I'm looking to sort an array of Providers by price and whether they are a preferred_provider? (true or false)
For instance in array p of Providers...
p1.price == 1, p1.preferred_provider? == false
p2.price == 2, p2.preferred_provider? == true
p2.price == 3, p3.preferred_provider? == true
I would like to p.sort_by and get:
[p2 p3 p1]
IAW
p.sort_by {|x| x.preferred_provider?, x.price }
does not work and gets...
undefined method `<=>' for false:FalseClass
Any suggestions on better ways to approach this problem?
Most languages provide sort functions that accept comparators for this sort of thing. In Ruby, this is just array.sort:
p.sort {|a, b| if (a.preferred_provider? == b.preferred_provider?
then a.price <=> b.price
elsif a.preferred_provider?
1
else -1
}
You could define a <=> on the Provider class to do what you want, and then sort using the Array.sort method (rather than Enumerable.sort_by).
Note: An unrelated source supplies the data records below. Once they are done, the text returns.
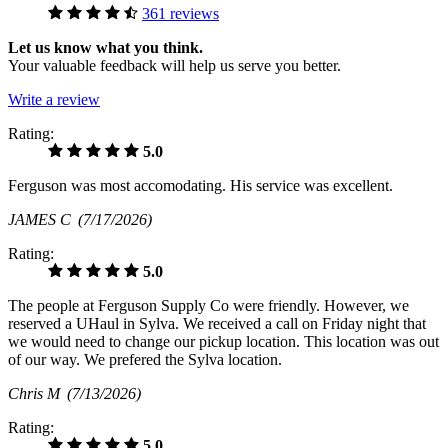
361 reviews
Let us know what you think.
Your valuable feedback will help us serve you better.
Write a review
Rating:
5.0
Ferguson was most accomodating. His service was excellent.
JAMES C
(7/17/2026)
Rating:
5.0
The people at Ferguson Supply Co were friendly. However, we
reserved a UHaul in Sylva. We received a call on Friday night that
we would need to change our pickup location. This location was out
of our way. We prefered the Sylva location.
Chris M
(7/13/2026)
Rating:
5.0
Here's a definition of <=> that I whipped up:
class Provider
def <=>(other)
if preferred_provider?
if other.preferred_provider?
#price <=> other.price
else
1
end
else
if other.preferred_provider?
-1
else
#price <=> other.price
end
end
end
end
Then, if you have your array p, you could just do p_sorted = p.sort.
(Note that I haven't tested this code, so there may be a few errors, but I think it serves to demonstrate the idea.)